### Your assignment:
Each entry below should be written out exactly as it is, with no pictures.

Transcribed page contents:
++++++++++++++++++++

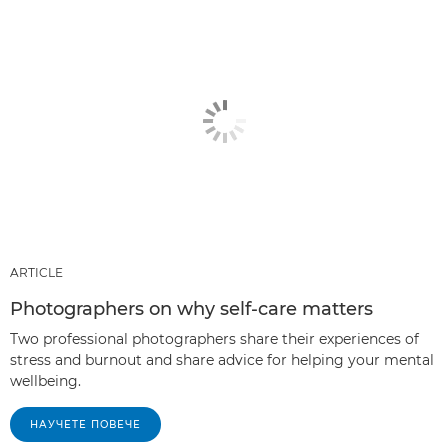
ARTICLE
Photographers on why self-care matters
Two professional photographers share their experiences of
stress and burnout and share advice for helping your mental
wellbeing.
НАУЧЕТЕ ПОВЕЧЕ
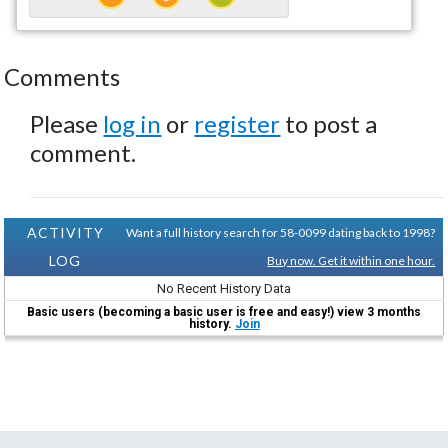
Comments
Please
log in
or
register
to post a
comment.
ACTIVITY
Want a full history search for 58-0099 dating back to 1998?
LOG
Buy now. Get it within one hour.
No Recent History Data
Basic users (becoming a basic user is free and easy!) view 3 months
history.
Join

++++++++++++++++++++

### Response area:
ARTICLE
Photographers on why self-care matters
Two professional photographers share their experiences of
stress and burnout and share advice for helping your mental
wellbeing.
НАУЧЕТЕ ПОВЕЧЕ
Comments
Please
log in
or
register
to post a
comment.
ACTIVITY
Want a full history search for 58-0099 dating back to 1998?
LOG
Buy now. Get it within one hour.
No Recent History Data
Basic users (becoming a basic user is free and easy!) view 3 months
history.
Join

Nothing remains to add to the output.